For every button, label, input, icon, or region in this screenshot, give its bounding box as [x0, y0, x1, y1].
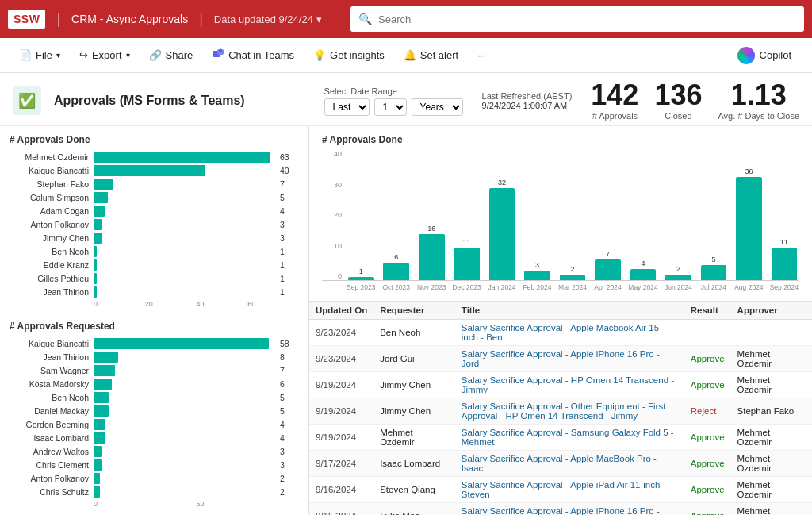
chart1-bar-row: Stephan Fako 7 [10, 179, 299, 190]
report-icon: ✅ [13, 86, 41, 115]
chart1-bar-row: Adam Cogan 4 [10, 206, 299, 217]
bar-track [94, 379, 275, 390]
bar-label: Jimmy Chen [10, 233, 89, 243]
bar-fill [94, 179, 113, 190]
bar-label: Ben Neoh [10, 393, 89, 402]
bar-label: Jean Thirion [10, 352, 89, 362]
table-row[interactable]: 9/19/2024 Jimmy Chen Salary Sacrifice Ap… [309, 372, 812, 398]
table-row[interactable]: 9/19/2024 Jimmy Chen Salary Sacrifice Ap… [309, 398, 812, 425]
bar-value: 40 [280, 166, 299, 175]
x-axis-label: Nov 2023 [416, 283, 446, 291]
refreshed-label: Last Refreshed (AEST) [482, 91, 573, 101]
bar-label: Gordon Beeming [10, 420, 89, 429]
search-bar[interactable]: 🔍 [350, 6, 804, 32]
menu-get-insights[interactable]: 💡 Get insights [305, 44, 393, 66]
chart1-bar-row: Jean Thirion 1 [10, 286, 299, 298]
subtitle-divider: | [199, 11, 203, 28]
col-approver: Approver [731, 302, 812, 320]
date-range-controls: Last 1 Years [324, 98, 463, 116]
search-input[interactable] [378, 13, 796, 25]
cell-requester: Jimmy Chen [373, 398, 455, 425]
y-axis-labels: 0 10 20 30 40 [322, 150, 344, 280]
cell-result: Approve [684, 477, 731, 503]
bar-fill [94, 246, 97, 257]
col-updated-on: Updated On [309, 302, 373, 320]
vert-bar [736, 177, 762, 281]
bar-label: Calum Simpson [10, 193, 89, 202]
cell-title: Salary Sacrifice Approval - Apple MacBoo… [455, 451, 684, 477]
chart2-bar-row: Chris Clement 3 [10, 459, 299, 471]
cell-title: Salary Sacrifice Approval - Samsung Gala… [455, 425, 684, 451]
bar-label: Daniel Mackay [10, 406, 89, 416]
table-row[interactable]: 9/15/2024 Luke Mao Salary Sacrifice Appr… [309, 503, 812, 516]
vert-bars: 1 6 16 11 32 3 2 7 4 2 5 36 11 [346, 150, 799, 280]
date-range-unit-select[interactable]: Years [412, 98, 463, 116]
x-axis-label: Sep 2024 [769, 283, 799, 291]
data-updated: Data updated 9/24/24 ▾ [214, 13, 322, 25]
date-range-number-select[interactable]: 1 [374, 98, 407, 116]
alert-icon: 🔔 [404, 49, 416, 61]
menu-export[interactable]: ↪ Export ▾ [71, 44, 138, 66]
chart1-bar-row: Eddie Kranz 1 [10, 259, 299, 271]
table-area[interactable]: Updated On Requester Title Result Approv… [309, 301, 812, 515]
bar-label: Stephan Fako [10, 179, 89, 189]
table-row[interactable]: 9/23/2024 Ben Neoh Salary Sacrifice Appr… [309, 320, 812, 346]
approvals-done-chart: # Approvals Done Mehmet Ozdemir 63 Kaiqu… [10, 134, 299, 308]
chart2-bar-row: Jean Thirion 8 [10, 352, 299, 363]
x-axis-label: Jan 2024 [487, 283, 517, 291]
cell-requester: Jord Gui [373, 346, 455, 372]
vert-bar-value: 1 [359, 267, 363, 275]
title-divider: | [56, 11, 60, 28]
vert-bar-col: 6 [381, 253, 411, 280]
chart2-title: # Approvals Requested [10, 321, 299, 332]
chart2-bar-row: Chris Schultz 2 [10, 486, 299, 498]
copilot-button[interactable]: Copilot [728, 42, 801, 69]
chart1-bar-row: Gilles Pothieu 1 [10, 273, 299, 284]
date-range-period-select[interactable]: Last [324, 98, 370, 116]
date-range-label: Select Date Range [324, 86, 463, 96]
menu-file[interactable]: 📄 File ▾ [11, 44, 68, 66]
table-row[interactable]: 9/17/2024 Isaac Lombard Salary Sacrifice… [309, 451, 812, 477]
menu-chat-in-teams[interactable]: Chat in Teams [204, 43, 302, 67]
bar-fill [94, 459, 102, 471]
menu-set-alert[interactable]: 🔔 Set alert [396, 44, 466, 66]
kpi-total-approvals: 142 # Approvals [591, 81, 638, 121]
vert-bar [630, 269, 657, 281]
bar-track [94, 405, 275, 417]
bar-value: 4 [280, 420, 299, 429]
bar-value: 1 [280, 274, 299, 283]
table-row[interactable]: 9/19/2024 Mehmet Ozdemir Salary Sacrific… [309, 425, 812, 451]
menu-bar: 📄 File ▾ ↪ Export ▾ 🔗 Share Chat in Team… [0, 38, 812, 73]
cell-approver: Mehmet Ozdemir [731, 503, 812, 516]
vert-bar-value: 4 [641, 259, 645, 267]
cell-date: 9/15/2024 [309, 503, 373, 516]
cell-date: 9/19/2024 [309, 398, 373, 425]
vert-bar [348, 277, 374, 280]
vert-bar-col: 11 [451, 238, 481, 280]
search-icon: 🔍 [358, 13, 372, 25]
cell-result: Approve [684, 503, 731, 516]
bar-fill [94, 273, 97, 284]
chevron-icon: ▾ [56, 51, 60, 60]
bar-label: Chris Clement [10, 460, 89, 470]
bar-label: Sam Wagner [10, 366, 89, 375]
x-axis-label: Jul 2024 [699, 283, 729, 291]
bar-track [94, 192, 275, 203]
chart2-bar-row: Sam Wagner 7 [10, 365, 299, 376]
vert-bar [524, 271, 550, 280]
table-row[interactable]: 9/16/2024 Steven Qiang Salary Sacrifice … [309, 477, 812, 503]
cell-title: Salary Sacrifice Approval - Other Equipm… [455, 398, 684, 425]
cell-date: 9/19/2024 [309, 425, 373, 451]
bar-value: 7 [280, 366, 299, 375]
chart1-axis: 0204060 [94, 300, 299, 308]
col-requester: Requester [373, 302, 455, 320]
vert-bar-col: 36 [733, 167, 764, 281]
bar-fill [94, 446, 102, 457]
menu-more[interactable]: ··· [469, 44, 494, 66]
left-panel: # Approvals Done Mehmet Ozdemir 63 Kaiqu… [0, 126, 309, 515]
x-axis-label: Apr 2024 [592, 283, 622, 291]
refreshed-value: 9/24/2024 1:00:07 AM [482, 101, 573, 110]
menu-share[interactable]: 🔗 Share [141, 44, 201, 66]
table-row[interactable]: 9/23/2024 Jord Gui Salary Sacrifice Appr… [309, 346, 812, 372]
vert-bar-col: 1 [346, 267, 376, 280]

-- Task objective --
The copy must reproduce the listing above verbatim and contain no pictures.

-- Task answer --
For every button, label, input, icon, or region in this screenshot, give its bounding box as [x0, y0, x1, y1].
chart1-bar-row: Stephan Fako 7 [10, 179, 299, 190]
report-icon: ✅ [13, 86, 41, 115]
chart1-bar-row: Adam Cogan 4 [10, 206, 299, 217]
bar-track [94, 379, 275, 390]
bar-label: Jimmy Chen [10, 233, 89, 243]
bar-fill [94, 179, 113, 190]
bar-label: Ben Neoh [10, 393, 89, 402]
bar-label: Jean Thirion [10, 352, 89, 362]
table-row[interactable]: 9/19/2024 Jimmy Chen Salary Sacrifice Ap… [309, 372, 812, 398]
table-row[interactable]: 9/19/2024 Jimmy Chen Salary Sacrifice Ap… [309, 398, 812, 425]
bar-value: 40 [280, 166, 299, 175]
x-axis-label: Nov 2023 [416, 283, 446, 291]
refreshed-label: Last Refreshed (AEST) [482, 91, 573, 101]
bar-label: Gordon Beeming [10, 420, 89, 429]
search-bar[interactable]: 🔍 [350, 6, 804, 32]
menu-get-insights[interactable]: 💡 Get insights [305, 44, 393, 66]
chart1-bar-row: Jean Thirion 1 [10, 286, 299, 298]
subtitle-divider: | [199, 11, 203, 28]
col-approver: Approver [731, 302, 812, 320]
date-range-controls: Last 1 Years [324, 98, 463, 116]
search-input[interactable] [378, 13, 796, 25]
cell-requester: Jimmy Chen [373, 398, 455, 425]
y-axis-labels: 0 10 20 30 40 [322, 150, 344, 280]
cell-result: Approve [684, 477, 731, 503]
bar-fill [94, 246, 97, 257]
col-updated-on: Updated On [309, 302, 373, 320]
vert-bar [736, 177, 762, 281]
bar-label: Calum Simpson [10, 193, 89, 202]
cell-title: Salary Sacrifice Approval - Apple MacBoo… [455, 451, 684, 477]
chart2-bar-row: Chris Clement 3 [10, 459, 299, 471]
cell-title: Salary Sacrifice Approval - Samsung Gala… [455, 425, 684, 451]
bar-label: Daniel Mackay [10, 406, 89, 416]
table-row[interactable]: 9/15/2024 Luke Mao Salary Sacrifice Appr… [309, 503, 812, 516]
vert-bars: 1 6 16 11 32 3 2 7 4 2 5 36 11 [346, 150, 799, 280]
date-range-unit-select[interactable]: Years [412, 98, 463, 116]
x-axis-label: Sep 2024 [769, 283, 799, 291]
data-updated: Data updated 9/24/24 ▾ [214, 13, 322, 25]
date-range-number-select[interactable]: 1 [374, 98, 407, 116]
alert-icon: 🔔 [404, 49, 416, 61]
menu-export[interactable]: ↪ Export ▾ [71, 44, 138, 66]
chart1-bar-row: Eddie Kranz 1 [10, 259, 299, 271]
table-area[interactable]: Updated On Requester Title Result Approv… [309, 301, 812, 515]
bar-label: Stephan Fako [10, 179, 89, 189]
table-row[interactable]: 9/23/2024 Ben Neoh Salary Sacrifice Appr… [309, 320, 812, 346]
approvals-done-chart: # Approvals Done Mehmet Ozdemir 63 Kaiqu… [10, 134, 299, 308]
chart2-bar-row: Jean Thirion 8 [10, 352, 299, 363]
x-axis-label: Jan 2024 [487, 283, 517, 291]
cell-requester: Jord Gui [373, 346, 455, 372]
vert-bar-value: 1 [359, 267, 363, 275]
title-divider: | [56, 11, 60, 28]
vert-bar-col: 6 [381, 253, 411, 280]
chart2-title: # Approvals Requested [10, 321, 299, 332]
chart2-bar-row: Chris Schultz 2 [10, 486, 299, 498]
copilot-button[interactable]: Copilot [728, 42, 801, 69]
chart1-bar-row: Gilles Pothieu 1 [10, 273, 299, 284]
date-range-period-select[interactable]: Last [324, 98, 370, 116]
date-range-label: Select Date Range [324, 86, 463, 96]
menu-file[interactable]: 📄 File ▾ [11, 44, 68, 66]
table-row[interactable]: 9/17/2024 Isaac Lombard Salary Sacrifice… [309, 451, 812, 477]
menu-chat-in-teams[interactable]: Chat in Teams [204, 43, 302, 67]
bar-fill [94, 459, 102, 471]
menu-set-alert[interactable]: 🔔 Set alert [396, 44, 466, 66]
kpi-total-approvals: 142 # Approvals [591, 81, 638, 121]
vert-bar [630, 269, 657, 281]
bar-track [94, 405, 275, 417]
bar-value: 4 [280, 420, 299, 429]
bar-value: 1 [280, 274, 299, 283]
table-row[interactable]: 9/19/2024 Mehmet Ozdemir Salary Sacrific… [309, 425, 812, 451]
menu-bar: 📄 File ▾ ↪ Export ▾ 🔗 Share Chat in Team… [0, 38, 812, 73]
cell-approver: Mehmet Ozdemir [731, 503, 812, 516]
vert-bar-value: 4 [641, 259, 645, 267]
cell-date: 9/15/2024 [309, 503, 373, 516]
cell-date: 9/19/2024 [309, 398, 373, 425]
vert-bar [348, 277, 374, 280]
vert-bar-col: 11 [451, 238, 481, 280]
search-icon: 🔍 [358, 13, 372, 25]
cell-result: Approve [684, 503, 731, 516]
bar-fill [94, 273, 97, 284]
chevron-icon: ▾ [56, 51, 60, 60]
bar-label: Chris Clement [10, 460, 89, 470]
bar-label: Sam Wagner [10, 366, 89, 375]
x-axis-label: Jul 2024 [699, 283, 729, 291]
bar-track [94, 192, 275, 203]
chart2-bar-row: Sam Wagner 7 [10, 365, 299, 376]
vert-bar [524, 271, 550, 280]
table-row[interactable]: 9/16/2024 Steven Qiang Salary Sacrifice … [309, 477, 812, 503]
cell-title: Salary Sacrifice Approval - Other Equipm… [455, 398, 684, 425]
cell-date: 9/19/2024 [309, 425, 373, 451]
bar-value: 7 [280, 366, 299, 375]
chart1-axis: 0204060 [94, 300, 299, 308]
col-requester: Requester [373, 302, 455, 320]
vert-bar-col: 36 [733, 167, 764, 281]
bar-fill [94, 446, 102, 457]
menu-more[interactable]: ··· [469, 44, 494, 66]
left-panel: # Approvals Done Mehmet Ozdemir 63 Kaiqu… [0, 126, 309, 515]
x-axis-label: Apr 2024 [592, 283, 622, 291]
refreshed-value: 9/24/2024 1:00:07 AM [482, 101, 573, 110]
menu-share[interactable]: 🔗 Share [141, 44, 201, 66]
table-row[interactable]: 9/23/2024 Jord Gui Salary Sacrifice Appr… [309, 346, 812, 372]
vert-bar-col: 1 [346, 267, 376, 280]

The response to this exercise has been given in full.